75 µg: Each violet, round, color-coded, scored tablet, debossed with "FLINT" and potency contains: levothyroxine sodium 75 µg. Nonmedicinal ingredients: acacia, confectioner's sugar, FD&C Blue No. 2, FD&C Red No. 40, lactose, magnesium stearate, povidone and talc. Bottles of 100 and 1 000.
88 µg: Each olive, round, color-coded, scored tablet, debossed with "FLINT" and potency contains: levothyroxine sodium 88 µg. Nonmedicinal ingredients: acacia, confectioner's sugar, FD&C Yellow No. 10, FD&C Blue No. 1, FD&C Yellow No. 6, lactose, magnesium stearate, povidone and talc. Bottles of 100 and 1 000.
100 µg: Each yellow, round, color-coded, scored tablet, debossed with "FLINT" and potency contains: levothyroxine sodium 100 µg. Nonmedicinal ingredients: acacia, confectioner's sugar, FD&C Yellow No. 10, FD&C Yellow No. 6, lactose, magnesium stearate, povidone and talc. Bottles of 100 and 1 000.

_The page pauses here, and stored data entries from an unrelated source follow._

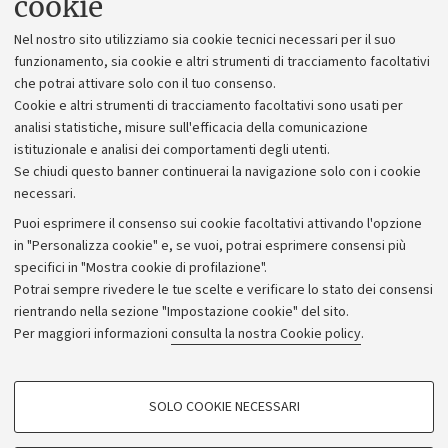
cookie
Lavora con noi
Nel nostro sito utilizziamo sia cookie tecnici necessari per il suo
Alumni community
funzionamento, sia cookie e altri strumenti di tracciamento facoltativi
che potrai attivare solo con il tuo consenso.
Piano strategico
Cookie e altri strumenti di tracciamento facoltativi sono usati per
Bilanci
analisi statistiche, misure sull'efficacia della comunicazione
istituzionale e analisi dei comportamenti degli utenti.
Donazioni e 5x1000
Se chiudi questo banner continuerai la navigazione solo con i cookie
Merchandising - UniboStore
necessari.
Bandi, gare e concorsi
Puoi esprimere il consenso sui cookie facoltativi attivando l'opzione
in "Personalizza cookie" e, se vuoi, potrai esprimere consensi più
Albo online
specifici in "Mostra cookie di profilazione".
Amministrazione trasparente
Potrai sempre rivedere le tue scelte e verificare lo stato dei consensi
rientrando nella sezione "Impostazione cookie" del sito.
Atti di notifica
Per maggiori informazioni
consulta la nostra Cookie policy
.
Informazioni sul sito e accessibilità
Dichiarazione di accessibilità
COOKIE DI PROFILAZIONE - FACOLTATIVI
SOLO COOKIE NECESSARI
Privacy e note legali
Si tratta di cookie utilizzati per analizzare le caratteristiche della navigazione
degli utenti, creare profili in base al loro comportamento sul sito, per analisi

112 µg: Each rose, round, color-coded, scored tablet, debossed with "FLINT" and potency contains: levothyroxine sodium 112 µg. Nonmedicinal ingredients: acacia, confectioner's sugar, D&C Red No. 27 & 30, lactose, magnesium stearate, povidone and talc. Bottles of 100 and 1 000.

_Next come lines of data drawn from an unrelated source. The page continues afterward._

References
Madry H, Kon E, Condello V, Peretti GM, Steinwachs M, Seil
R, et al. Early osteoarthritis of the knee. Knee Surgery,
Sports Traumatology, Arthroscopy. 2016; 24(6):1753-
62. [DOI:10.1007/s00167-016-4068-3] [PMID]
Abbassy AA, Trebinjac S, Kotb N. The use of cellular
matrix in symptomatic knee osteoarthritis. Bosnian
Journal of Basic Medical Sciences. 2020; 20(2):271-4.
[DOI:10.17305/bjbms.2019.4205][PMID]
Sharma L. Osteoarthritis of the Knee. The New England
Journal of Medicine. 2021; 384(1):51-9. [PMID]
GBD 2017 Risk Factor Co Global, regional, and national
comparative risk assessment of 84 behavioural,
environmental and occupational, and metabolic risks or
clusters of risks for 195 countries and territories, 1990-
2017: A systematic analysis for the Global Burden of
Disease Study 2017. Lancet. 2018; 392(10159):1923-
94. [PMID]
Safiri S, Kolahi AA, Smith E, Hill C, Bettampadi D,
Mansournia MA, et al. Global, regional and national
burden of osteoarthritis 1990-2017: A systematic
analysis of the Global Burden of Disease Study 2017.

125 µg: Each brown, round, color-coded, scored tablet, debossed with "FLINT" and potency contains: levothyroxine sodium 125 µg. Nonmedicinal ingredients: acacia, confectioner's sugar, FD&C Blue No. 1, FD&C Red No. 40, FD&C Yellow No. 6, lactose, magnesium stearate, povidone and talc. Bottles of 100 and 1 000.

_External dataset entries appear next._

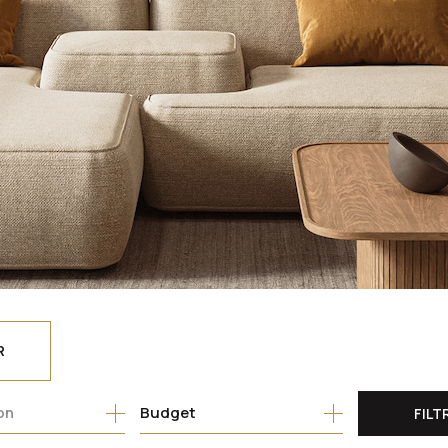
R
Budget
FILT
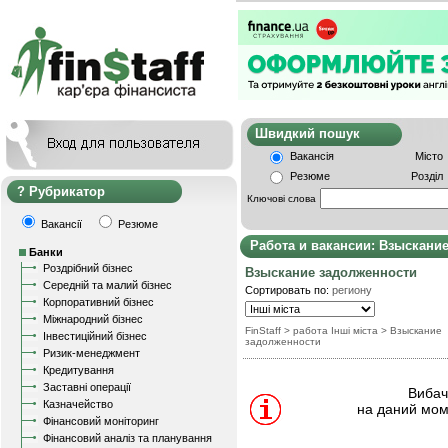
Швидкий пошу
Вакансія
Місто
Резюме
Розділ
Рубрикатор
Ключові слова
Вакансії
Резюме
Работа и вакансии: Взыскани
Банки
Роздрібний бізнес
Взыскание задолженности
Середній та малий бізнес
Сортировать по:
региону
Корпоративний бізнес
Міжнародний бізнес
FinStaff
> работа Інші міста
>
Взыскание
Інвестиційний бізнес
задолженности
Ризик-менеджмент
Кредитування
Заставні операції
Вибачт
Казначейство
на даний мом
Фінансовий моніторинг
Фінансовий аналіз та планування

150 µg: Each blue, round, color-coded, scored tablet, debossed with "FLINT" and potency contains: levothyroxine sodium 150 µg. Nonmedicinal ingredients: acacia, confectioner's sugar, FD&C Blue No. 2, lactose, magnesium stearate, povidone and talc. Bottles of 100 and 1 000.
175 µg: Each lilac, round, color-coded, scored tablet, debossed with "FLINT" and potency contains: levothyroxine sodium 175 µg. Nonmedicinal ingredients: acacia, confectioner's sugar, D&C Red No. 27 & 30, FD&C Blue No. 1, lactose, magnesium stearate, povidone and talc. Bottles of 100 and 1 000.
200 µg: Each pink, round, color-coded, scored tablet, debossed with "FLINT" and potency contains: levothyroxine sodium 200 µg. Nonmedicinal ingredients: acacia, confectioner's sugar, FD&C Red No. 40, lactose, magnesium stearate, povidone and talc. Bottles of 100 and 1 000.
300 µg: Each green, round, color-coded, scored tablet, debossed with "FLINT" and potency contains: levothyroxine sodium 300 µg. Nonmedicinal ingredients: acacia, confectioner's sugar, D&C Yellow No. 10, FD&C Blue No. 1, FD&C Yellow No. 6, lactose, magnesium stearate, povidone and talc. Bottles of 100 and 1 000.
Store at controlled room temperature 15 to 30°C. Protect from light and moisture.